Une plainte pour diffamation de 250 millions de dollars

Kash Patel, directeur du FBI, a engagé des poursuites contre *The Atlantic* pour un montant de 250 millions de dollars. La plainte, déposée lundi, vise un article publié la semaine dernière, qui évoquait ses prétendus problèmes d’alcool. Selon Patel, l’article aurait franchi « la ligne rouge » en publiant des allégations fausses et fabriquées de toutes pièces, dans le but de nuire à sa réputation et de le pousser à démissionner.

Des accusations contestées par Patel

L’article, signé par Sarah Fitzpatrick, affirmait notamment que « les problèmes d’alcool de Patel étaient une source récurrente de préoccupation au sein du gouvernement ». Six responsables actuels et anciens auraient déclaré que, « en début de mandat, des réunions et briefings avaient dû être reportés en raison de ses soirées arrosées ». D’autres sources, citées par le Justice Department et des responsables de la Maison Blanche, auraient affirmé que « à plusieurs reprises cette année, des membres de son équipe de sécurité avaient eu du mal à le réveiller, semblant ivre ».

La plainte de Patel allègue que *The Atlantic* a publié l’article « avec une malveillance avérée », malgré des avertissements reçus quelques heures avant la publication confirmant que les allégations centrales étaient « catégoriquement fausses ». Le magazine disposait également de preuves publiques contredisant ces accusations, ainsi que de sources manifestement défaillantes. Fitzpatrick aurait notamment utilisé des « sources anonymes qu’elle savait partisanes et peu fiables », selon la plainte.

Un pattern de diffamation selon Patel

Le directeur du FBI accuse *The Atlantic* de s’inscrire dans une « stratégie délibérée » de dénigrement. La revue aurait, ces deux dernières années, multiplié les articles le décrivant comme « incompétent, dangereux, corrompu ou mentalement instable ».

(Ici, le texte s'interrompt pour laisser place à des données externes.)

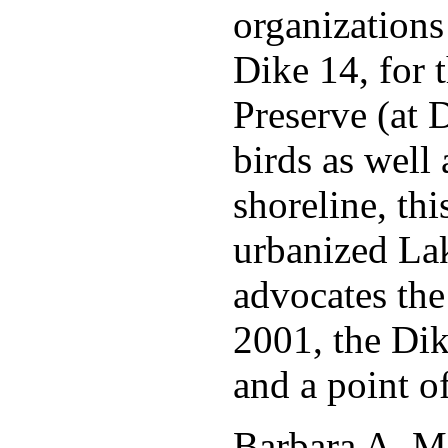
organizations 
Dike 14, for 
Preserve (at 
birds as well
shoreline, th
urbanized La
advocates the
2001, the Dik
and a point o
Barbara A. M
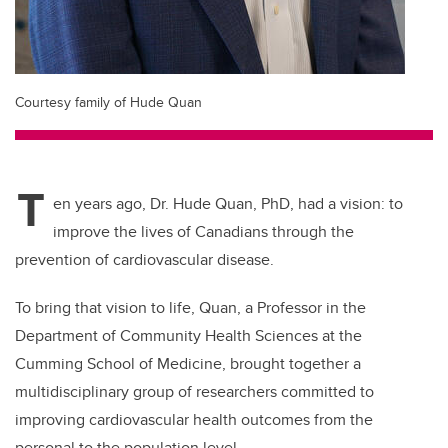
Courtesy family of Hude Quan
T
en years ago, Dr. Hude Quan, PhD, had a vision: to
improve the lives of Canadians through the
prevention of cardiovascular disease.
To bring that vision to life, Quan, a Professor in the
Department of Community Health Sciences at the
Cumming School of Medicine, brought together a
multidisciplinary group of researchers committed to
improving cardiovascular health outcomes from the
personal to the population level.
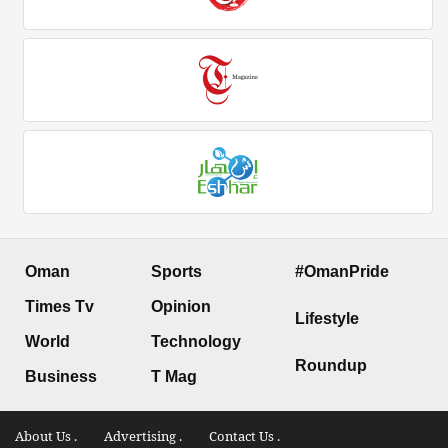
Oman
Sports
#OmanPride
Times Tv
Opinion
Lifestyle
World
Technology
Roundup
Business
T Mag
About Us .
Advertising .
Contact Us .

Des précédents judiciaires en faveur de Patel

Bien que la preuve de diffamation envers un responsable public soit difficile à établir, Patel a déjà obtenu gain de cause dans le passé. En 2023, il avait poursuivi l’auteur Jim Stewartson sur Substack pour diffamation, l’accusant d’avoir répandu des « mensonges pernicieux » à son encontre. Stewartson l’aurait notamment accusé de « sédition, d’organisation d’émeutes illégales le 6 janvier, de complot pour renverser le gouvernement, de paiement de témoins pour mentir au Congrès et d’être un agent de la Russie ». La plainte visait également des déclarations portant atteinte à la réputation de sa fondation, la Kash Foundation.

En 2025, un juge fédéral a accordé à Patel un jugement par défaut. Bien que le magistrat ait estimé que sa réputation n’avait pas été « significativement entachée », il a reconnu que les propos de Stewartson étaient diffamatoires et avaient causé un préjudice présumé. Patel et sa fondation ont obtenu 250 000 dollars de dommages et intérêts. Stewartson, qui affirme n’avoir « jamais été notifié de la plainte », a annoncé son intention de poursuivre *The Atlantic* pour « abus de procédure et campagne de dénigrement ».

*The Atlantic* rejette les accusations et promet de se défendre

« Cette plainte est sans fondement et nous nous défendrons avec la plus grande fermeté. »

— Porte-parole de *The Atlantic*

La revue a qualifié la démarche de Patel de « tentative d’intimidation » et réaffirmé son engagement en faveur d’un journalisme d’investigation rigoureux. Patel n’est pas le seul membre de l’administration Trump à avoir poursuivi des médias pour diffamation. L’ancien président lui-même a engagé des actions en justice contre plusieurs titres, dont *The New York Times*, *The Wall Street Journal*, *The Des Moines Register* et CNN.